What is MTBF?
The acronym MTBF is commonly known in our field as Mean Time Between Failure.
It is also associated with repairable systems in most text books.
It is also denoted as the theta parameter for an exponential distribution.
It is referenced as a metric for reliability, too. Oh, and it is the inverse of the failure rate.
And, it is mis-understood and mis-used by many. I digress, as there is plenty already written on the perils of MTBF.
What is MTBF? And where and how should it be used, if at all?
According to the old Mil Std 721C (1991)
MEAN-TIME-BETWEEN-FAILURE (MTBF): A basic measure of reliability for repairable items: The mean number of life units during which all parts of the item perform within their specified limits, during a particular measurement interval under stated conditions.
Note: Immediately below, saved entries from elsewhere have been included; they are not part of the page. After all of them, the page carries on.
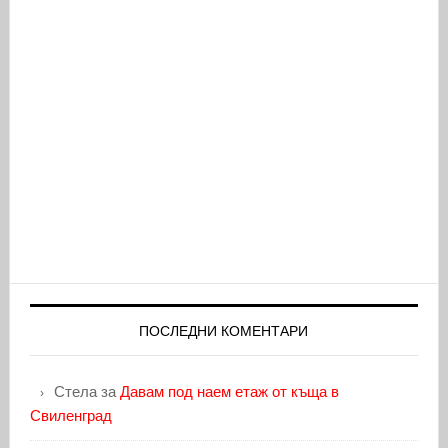
ПОСЛЕДНИ КОМЕНТАРИ
Стела
за
Давам под наем етаж от къща в
Свиленград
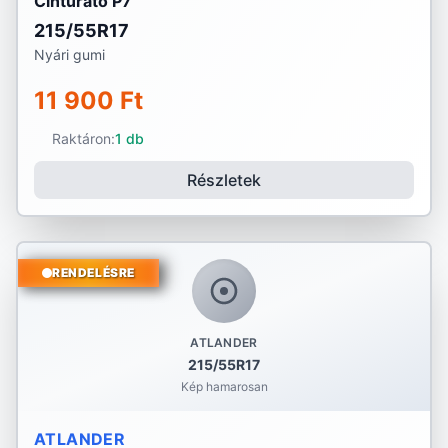
Cinturato P7
215/55R17
Nyári gumi
11 900 Ft
Raktáron:
1 db
Részletek
RENDELÉSRE
ATLANDER
215/55R17
Kép hamarosan
ATLANDER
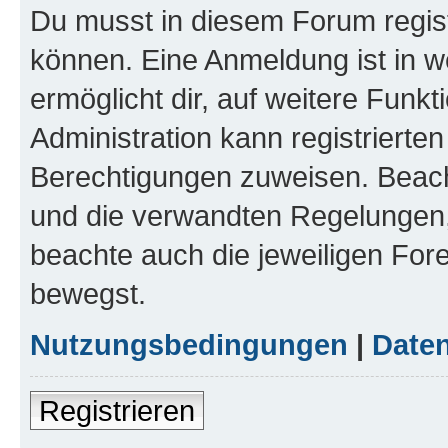
Du musst in diesem Forum regist
können. Eine Anmeldung ist in w
ermöglicht dir, auf weitere Funk
Administration kann registrierte
Berechtigungen zuweisen. Beac
und die verwandten Regelungen, b
beachte auch die jeweiligen For
bewegst.
Nutzungsbedingungen
|
Daten
Registrieren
The conventional method to estimate MTBF is to tally up the hours of operation of a set of equipment and divide by the number of failures. It is not the only way to calculate MTBF, yet it does provide a reasonable unbiased estimate.
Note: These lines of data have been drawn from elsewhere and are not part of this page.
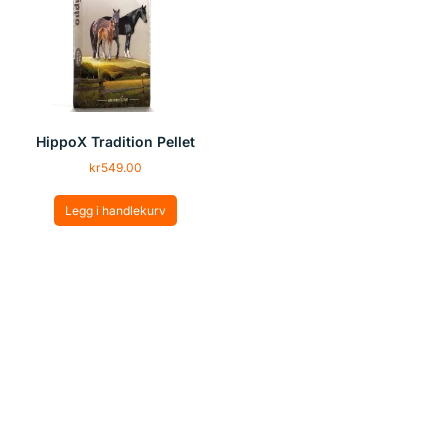
HippoX Tradition Pellet
kr
549.00
Legg i handlekurv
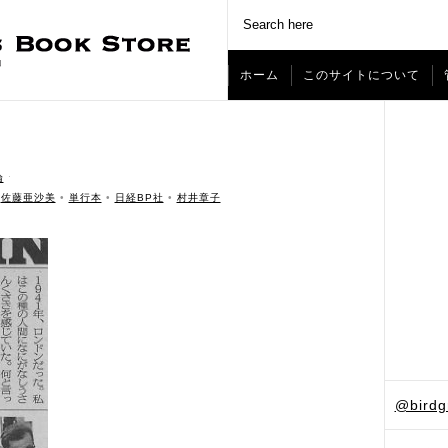
ホーム
このサイトについて
論
ˑ
•
佐藤亜沙美
•
単行本
•
日経BP社
•
村井章子
@bird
We often assume a constant failure rate for work involving parts count predictions, system reliability estimates or calculations, or just to simplify the calculations. Often is is unnecessary and may lead to erroneous results.
While MTBF is the single parameter for an exponential distribution, which implies a constant failure rate, nearly all distributions also have a mean – which can be estimated and denoted as MBTF.
When only provided MTBF as the reliability measure for an item, with no other information, we then rely on the validity of the assumed exponential distribution. MTBF is not restricted to just this distribution, thus leads to the misuse of the measure.
MTBF is a basic measure
It is not a good measure or a useful measure when the failure rate changes with equipment use or time. The measure masks that changing failure rate and implies a simple average describes enough information to make good decisions.
The next time you run across an MTBF value, ask which distribution did it come from, ask
- for the supporting data and evidence that the average is sufficient to fully describe the time to failure behavior.
- over what time period is the MTBF valid (this one often confuses those with little knowledge about reliability engineering or how MTBF is calculated or means.)
- about the failure mechanisms and what is expected to fail and when.
How do you define MTBF? This of course is a loaded question and you should be prepared to support your definition.